- RECORD SET:

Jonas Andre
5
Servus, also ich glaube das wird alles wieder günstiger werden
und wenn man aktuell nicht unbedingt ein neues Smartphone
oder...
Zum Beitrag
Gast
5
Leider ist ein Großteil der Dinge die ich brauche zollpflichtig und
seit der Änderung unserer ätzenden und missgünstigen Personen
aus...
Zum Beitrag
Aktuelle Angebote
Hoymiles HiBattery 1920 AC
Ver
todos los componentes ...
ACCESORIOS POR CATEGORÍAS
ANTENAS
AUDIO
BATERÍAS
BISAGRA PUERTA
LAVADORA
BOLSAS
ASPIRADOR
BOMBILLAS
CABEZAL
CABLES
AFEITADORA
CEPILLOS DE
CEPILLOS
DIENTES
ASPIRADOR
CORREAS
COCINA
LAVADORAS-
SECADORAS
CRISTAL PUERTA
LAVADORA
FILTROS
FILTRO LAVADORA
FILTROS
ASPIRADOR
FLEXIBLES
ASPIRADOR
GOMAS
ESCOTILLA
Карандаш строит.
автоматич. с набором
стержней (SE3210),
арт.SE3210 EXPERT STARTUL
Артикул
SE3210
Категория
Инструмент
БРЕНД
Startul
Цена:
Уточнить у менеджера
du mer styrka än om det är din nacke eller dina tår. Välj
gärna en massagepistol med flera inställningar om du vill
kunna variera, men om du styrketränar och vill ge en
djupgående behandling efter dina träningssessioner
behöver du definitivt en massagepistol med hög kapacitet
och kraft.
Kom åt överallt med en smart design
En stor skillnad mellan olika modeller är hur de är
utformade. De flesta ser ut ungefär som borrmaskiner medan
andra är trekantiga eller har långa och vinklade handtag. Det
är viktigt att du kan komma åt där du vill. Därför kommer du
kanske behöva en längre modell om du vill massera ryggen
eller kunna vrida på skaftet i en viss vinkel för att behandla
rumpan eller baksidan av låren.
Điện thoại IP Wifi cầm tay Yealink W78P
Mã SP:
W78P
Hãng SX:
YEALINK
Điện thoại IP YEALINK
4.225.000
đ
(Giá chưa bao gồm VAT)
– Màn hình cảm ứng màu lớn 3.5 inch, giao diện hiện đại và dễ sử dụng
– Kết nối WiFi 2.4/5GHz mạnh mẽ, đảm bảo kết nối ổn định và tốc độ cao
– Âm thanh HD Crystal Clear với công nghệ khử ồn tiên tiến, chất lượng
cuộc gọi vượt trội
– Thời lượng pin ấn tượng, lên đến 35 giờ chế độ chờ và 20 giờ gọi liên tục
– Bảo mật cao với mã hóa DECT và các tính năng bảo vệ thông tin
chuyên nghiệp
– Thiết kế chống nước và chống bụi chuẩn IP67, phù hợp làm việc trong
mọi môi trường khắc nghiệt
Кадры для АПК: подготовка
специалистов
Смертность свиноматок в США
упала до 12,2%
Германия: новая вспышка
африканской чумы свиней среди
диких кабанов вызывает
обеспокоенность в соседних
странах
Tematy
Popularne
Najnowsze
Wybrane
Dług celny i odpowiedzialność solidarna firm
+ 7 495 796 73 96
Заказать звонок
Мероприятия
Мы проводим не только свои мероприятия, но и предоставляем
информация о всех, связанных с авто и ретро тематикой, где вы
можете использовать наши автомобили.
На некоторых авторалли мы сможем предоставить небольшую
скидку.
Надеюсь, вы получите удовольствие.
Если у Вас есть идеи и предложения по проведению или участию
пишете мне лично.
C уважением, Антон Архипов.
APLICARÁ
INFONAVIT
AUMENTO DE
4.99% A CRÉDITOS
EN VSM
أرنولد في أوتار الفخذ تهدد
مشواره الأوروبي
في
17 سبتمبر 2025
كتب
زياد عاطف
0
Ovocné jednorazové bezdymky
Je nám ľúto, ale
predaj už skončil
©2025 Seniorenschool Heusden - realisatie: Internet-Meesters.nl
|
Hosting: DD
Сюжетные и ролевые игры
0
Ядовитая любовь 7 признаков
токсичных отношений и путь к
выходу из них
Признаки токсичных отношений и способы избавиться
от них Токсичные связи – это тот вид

- WORK REQUEST: Please tally every line of the material above that has the string "massagepistol", and write only the total.

- EXERCISE SOLUTION: 2